FIGARO
Credit, Stéphane Reynaud
LES PETITS SECRETS DU VIN SANS ALCOOL, LE NOUVEL ELDORADO
De plus en plus de producteurs traditionnels et de startuppeurs répondent à une demande croissante des consommateurs. La production décolle et la tendance s’installe.
Le vin sans alcool, encore sujet de plaisanterie il y a quelques années, serait-il en train de bouleverser le petit monde feutré de l’œnologie ? Chacun peut le penser, au regard du nombre d’entreprises qui se lancent sur ce créneau et des succès obtenus par quelques-unes. Avec un temps de retard, le vin suit le mouvement commencé par le secteur de la bière, très avancé sur le sujet : les ventes de bières sans alcool affichent des croissances soutenues depuis des années. L’univers des spiritueux n’est pas en reste. La raison de ce décalage entre les différentes filières est sans doute à chercher du côté des investissements considérables indispensables pour mettre au point de nouveaux breuvages. Les budgets de recherche ad hoc restent souvent hors de portée de la grande majorité des entreprises viticoles. Quoi qu’il en soit, la demande est bien là. « Nous avons la conviction de répondre à une évolution sociétale », explique Rodolphe Frerejean-Taittinger. Lui est déjà copropriétaire d’une maison de champagne. Mais avec son épouse, Maggie, une gastronome qui a longtemps œuvré pour le Guide Michelin aux États-Unis et la top-modèle Constance Jablonski, il a créé il y a un peu plus de trois ans la société French Bloom. « Mon épouse était enceinte, elle se sentait rejetée de la fête, raconte Rodolphe Frerejean-Taittinger. Elle ne pouvait pas trinquer. D’où notre idée de créer un vin sans alcool qui soit le plus naturel possible. » Une jolie histoire.

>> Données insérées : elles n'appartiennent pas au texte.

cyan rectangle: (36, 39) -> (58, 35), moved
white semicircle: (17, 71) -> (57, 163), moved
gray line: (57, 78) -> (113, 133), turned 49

À cette même période, Coralie de Boüard, propriétaire et vigneronne à Saint-Émilion, reçoit une demande inattendue : « Elle est venue du club de foot PSG, qui voulait un vin sans alcool pour ses soirées. J’ai relevé le défi et j’ai finalement produit 35 000 bouteilles de Prince Oscar », raconte l’intéressée. Et de continuer : « Il y a une nouvelle génération qui consomme peu d’alcool, notamment des sportifs, car un verre de vin sans alcool compte environ 20 calories, soit cinq fois moins qu’un vin classique. Des couples d’Américains me commandent des lots de 120 bouteilles. Un importateur de New York multiplie les demandes de palettes… »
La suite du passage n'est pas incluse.